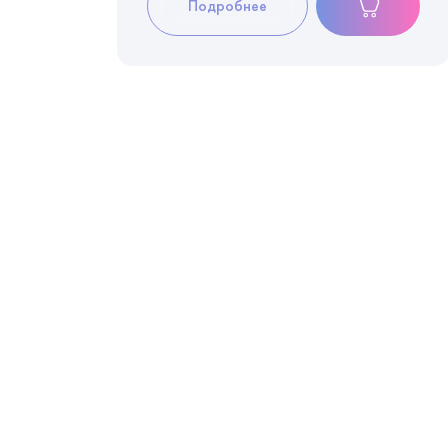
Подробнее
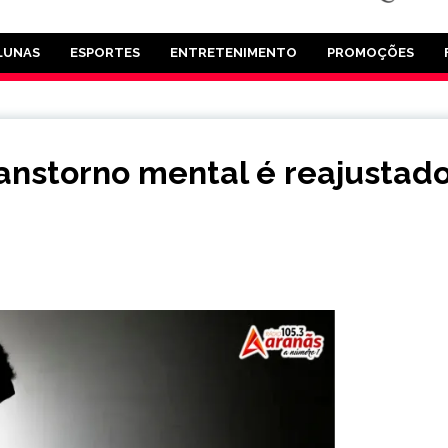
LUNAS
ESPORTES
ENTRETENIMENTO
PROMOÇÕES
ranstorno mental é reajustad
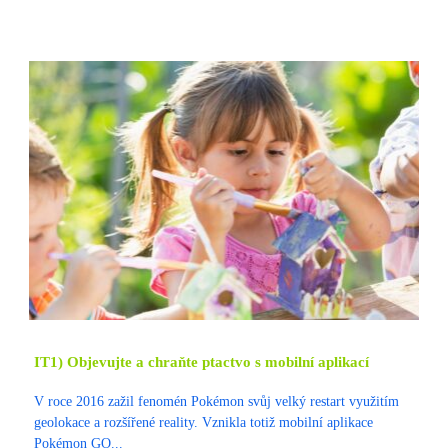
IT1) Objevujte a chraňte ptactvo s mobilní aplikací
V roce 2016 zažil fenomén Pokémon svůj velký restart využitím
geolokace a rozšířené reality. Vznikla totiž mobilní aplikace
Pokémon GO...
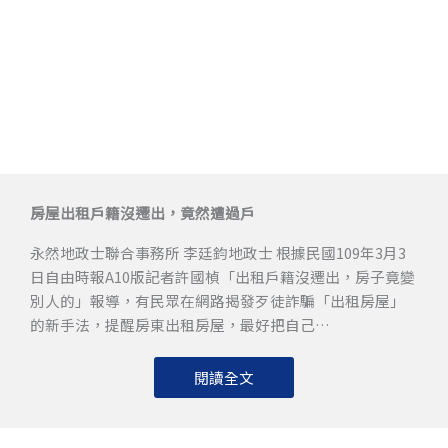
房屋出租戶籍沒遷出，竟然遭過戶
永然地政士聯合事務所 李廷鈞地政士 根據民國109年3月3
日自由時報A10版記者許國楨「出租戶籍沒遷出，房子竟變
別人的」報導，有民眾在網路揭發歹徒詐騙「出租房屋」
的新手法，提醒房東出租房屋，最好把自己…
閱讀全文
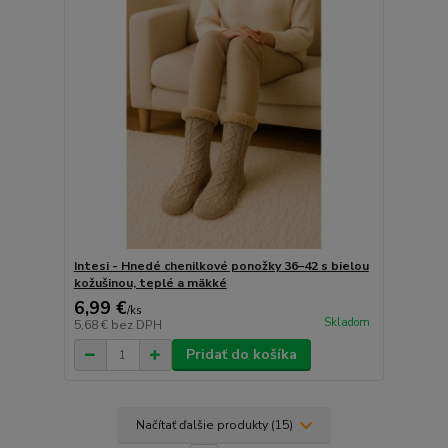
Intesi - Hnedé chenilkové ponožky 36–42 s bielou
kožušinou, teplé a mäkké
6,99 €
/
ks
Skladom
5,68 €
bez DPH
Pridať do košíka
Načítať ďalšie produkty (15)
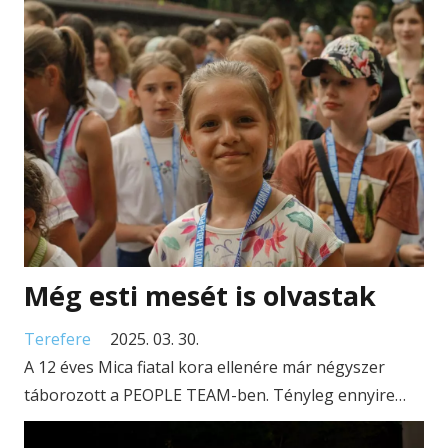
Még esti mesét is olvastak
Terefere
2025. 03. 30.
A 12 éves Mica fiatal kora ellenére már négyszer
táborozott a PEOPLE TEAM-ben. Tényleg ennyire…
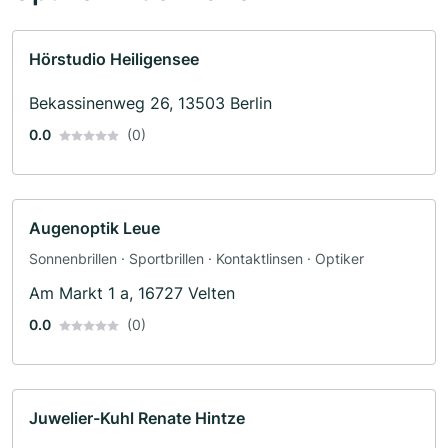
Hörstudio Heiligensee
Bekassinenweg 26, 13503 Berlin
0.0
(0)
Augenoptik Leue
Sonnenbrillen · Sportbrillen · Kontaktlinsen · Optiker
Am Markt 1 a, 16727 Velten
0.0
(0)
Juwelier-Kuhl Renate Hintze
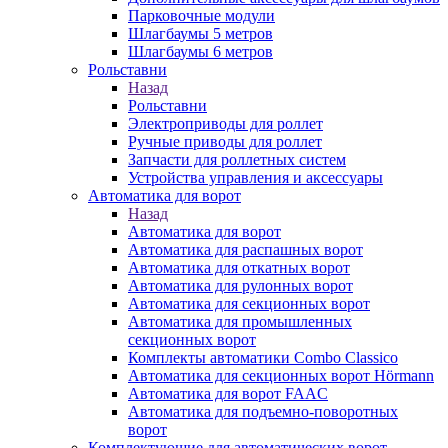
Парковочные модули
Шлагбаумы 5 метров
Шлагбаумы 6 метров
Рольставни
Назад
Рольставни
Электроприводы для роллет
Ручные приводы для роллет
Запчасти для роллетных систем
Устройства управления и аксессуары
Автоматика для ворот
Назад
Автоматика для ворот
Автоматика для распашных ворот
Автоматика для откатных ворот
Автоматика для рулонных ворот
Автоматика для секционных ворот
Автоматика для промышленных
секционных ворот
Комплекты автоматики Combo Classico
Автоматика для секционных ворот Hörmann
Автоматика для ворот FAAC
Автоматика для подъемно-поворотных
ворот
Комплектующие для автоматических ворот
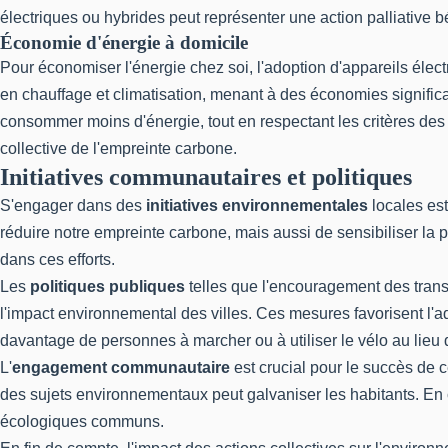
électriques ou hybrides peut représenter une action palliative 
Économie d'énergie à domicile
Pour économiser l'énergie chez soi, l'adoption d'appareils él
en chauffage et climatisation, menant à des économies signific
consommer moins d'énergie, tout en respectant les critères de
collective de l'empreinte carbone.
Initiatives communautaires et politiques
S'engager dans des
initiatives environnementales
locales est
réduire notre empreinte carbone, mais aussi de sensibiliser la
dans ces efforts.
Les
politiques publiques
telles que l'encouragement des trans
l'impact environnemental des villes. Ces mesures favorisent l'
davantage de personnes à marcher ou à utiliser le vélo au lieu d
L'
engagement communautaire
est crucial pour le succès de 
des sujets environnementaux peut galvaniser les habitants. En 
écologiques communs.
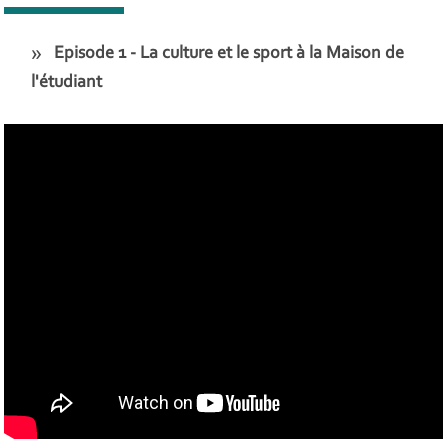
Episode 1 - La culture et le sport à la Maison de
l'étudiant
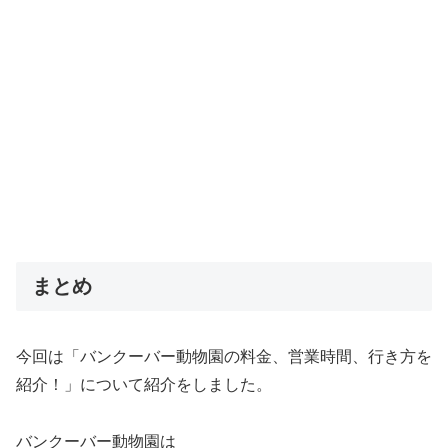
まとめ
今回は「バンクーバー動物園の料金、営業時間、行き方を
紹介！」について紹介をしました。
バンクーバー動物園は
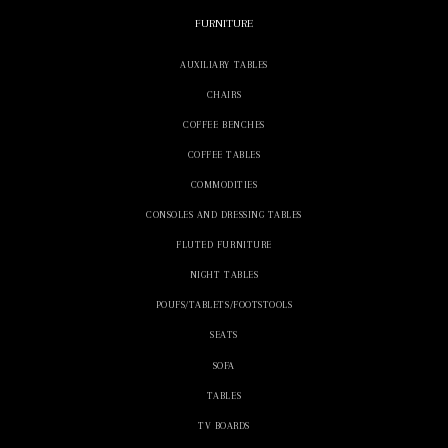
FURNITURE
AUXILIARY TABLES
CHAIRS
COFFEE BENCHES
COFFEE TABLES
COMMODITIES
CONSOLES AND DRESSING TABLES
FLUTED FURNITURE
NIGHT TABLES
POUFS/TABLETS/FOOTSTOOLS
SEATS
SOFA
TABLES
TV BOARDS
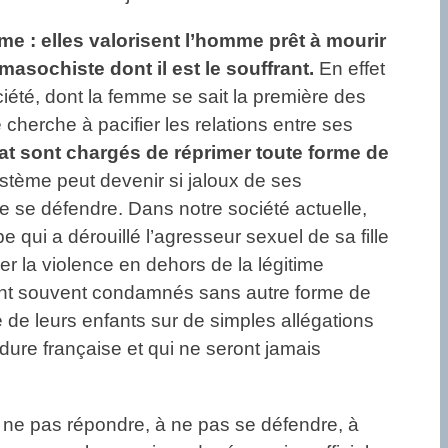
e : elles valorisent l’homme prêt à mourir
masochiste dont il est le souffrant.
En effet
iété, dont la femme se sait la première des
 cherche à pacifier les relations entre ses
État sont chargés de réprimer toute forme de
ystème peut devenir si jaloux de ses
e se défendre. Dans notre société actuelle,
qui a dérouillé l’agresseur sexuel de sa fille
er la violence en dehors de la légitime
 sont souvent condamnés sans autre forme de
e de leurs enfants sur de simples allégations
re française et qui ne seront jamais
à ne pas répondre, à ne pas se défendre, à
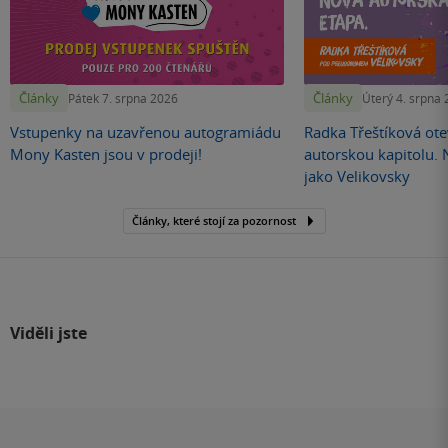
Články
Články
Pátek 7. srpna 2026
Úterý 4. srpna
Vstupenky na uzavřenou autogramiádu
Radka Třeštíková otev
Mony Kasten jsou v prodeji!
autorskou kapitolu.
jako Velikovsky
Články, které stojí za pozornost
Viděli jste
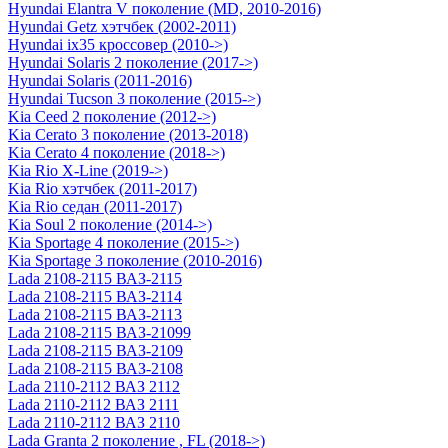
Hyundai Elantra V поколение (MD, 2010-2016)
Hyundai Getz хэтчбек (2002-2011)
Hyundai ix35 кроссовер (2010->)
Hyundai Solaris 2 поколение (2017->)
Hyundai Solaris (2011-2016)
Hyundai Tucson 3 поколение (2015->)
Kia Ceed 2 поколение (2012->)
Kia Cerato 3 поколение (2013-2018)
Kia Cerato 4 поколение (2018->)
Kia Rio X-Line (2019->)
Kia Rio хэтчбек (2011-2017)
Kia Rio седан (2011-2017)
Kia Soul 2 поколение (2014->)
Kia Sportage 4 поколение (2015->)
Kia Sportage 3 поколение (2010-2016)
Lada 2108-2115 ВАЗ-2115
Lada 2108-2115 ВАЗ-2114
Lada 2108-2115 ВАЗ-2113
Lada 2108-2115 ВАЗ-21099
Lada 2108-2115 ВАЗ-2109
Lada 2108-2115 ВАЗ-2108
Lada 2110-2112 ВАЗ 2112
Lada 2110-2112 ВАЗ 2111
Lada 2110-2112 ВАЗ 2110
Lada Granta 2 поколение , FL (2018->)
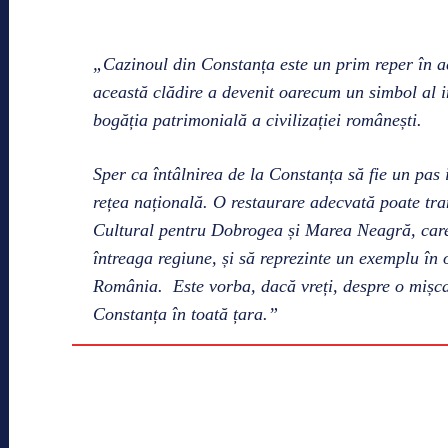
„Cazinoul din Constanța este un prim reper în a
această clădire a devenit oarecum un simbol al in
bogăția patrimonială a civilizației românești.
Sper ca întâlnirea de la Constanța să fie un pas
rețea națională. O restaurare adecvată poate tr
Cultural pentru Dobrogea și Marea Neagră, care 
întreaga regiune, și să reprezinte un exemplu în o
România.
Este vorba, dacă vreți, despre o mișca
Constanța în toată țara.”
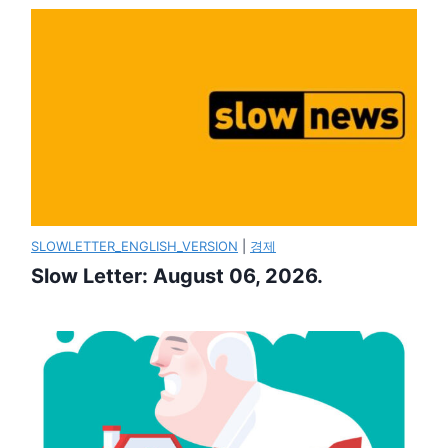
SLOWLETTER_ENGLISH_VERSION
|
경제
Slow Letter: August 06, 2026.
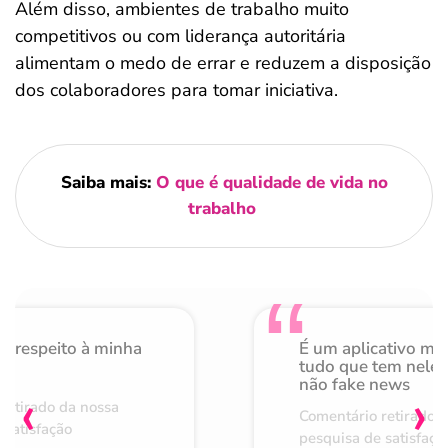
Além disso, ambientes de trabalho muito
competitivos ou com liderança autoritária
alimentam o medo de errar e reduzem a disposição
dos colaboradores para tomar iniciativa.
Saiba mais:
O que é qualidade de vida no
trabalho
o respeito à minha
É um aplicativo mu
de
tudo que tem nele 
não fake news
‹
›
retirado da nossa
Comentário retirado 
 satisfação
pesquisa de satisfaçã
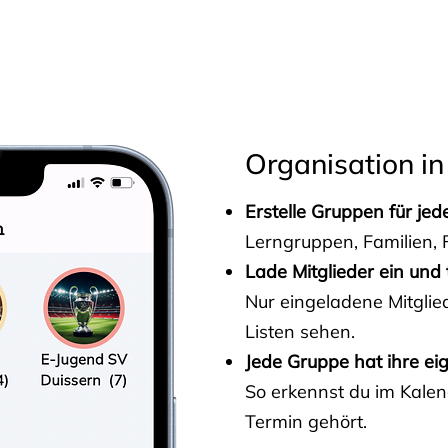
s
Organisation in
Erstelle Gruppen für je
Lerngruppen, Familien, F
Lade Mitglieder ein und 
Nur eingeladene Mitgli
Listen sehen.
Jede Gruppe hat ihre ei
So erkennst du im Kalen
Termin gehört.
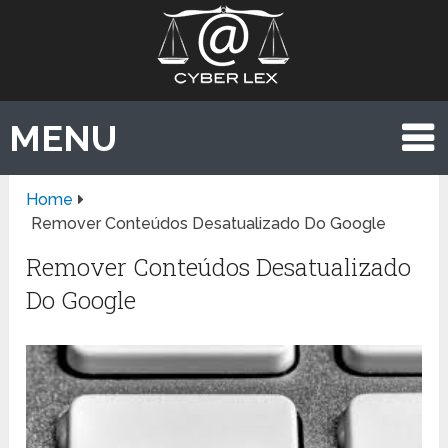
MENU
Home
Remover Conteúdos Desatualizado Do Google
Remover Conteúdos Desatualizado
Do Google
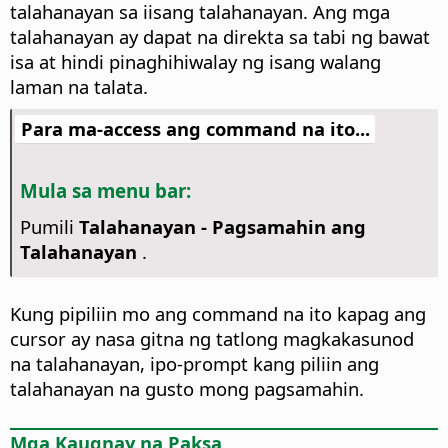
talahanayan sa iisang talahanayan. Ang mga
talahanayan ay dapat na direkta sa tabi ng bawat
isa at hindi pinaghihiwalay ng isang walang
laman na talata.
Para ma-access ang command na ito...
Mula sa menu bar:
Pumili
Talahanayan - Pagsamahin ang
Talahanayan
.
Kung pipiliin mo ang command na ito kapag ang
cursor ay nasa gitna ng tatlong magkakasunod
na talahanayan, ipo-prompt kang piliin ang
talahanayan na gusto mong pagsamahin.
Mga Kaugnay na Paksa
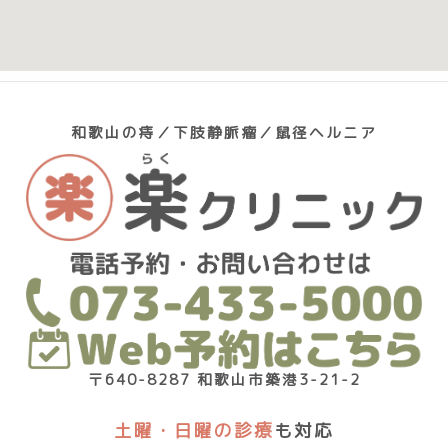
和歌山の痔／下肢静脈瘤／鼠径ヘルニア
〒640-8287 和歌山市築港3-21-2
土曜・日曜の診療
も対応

□ □ □ □

Within the lines above, find those holding the word "Pokémon" and copy them.

**Answer to this task**:
V roce 2016 zažil fenomén Pokémon svůj velký restart využitím
Pokémon GO...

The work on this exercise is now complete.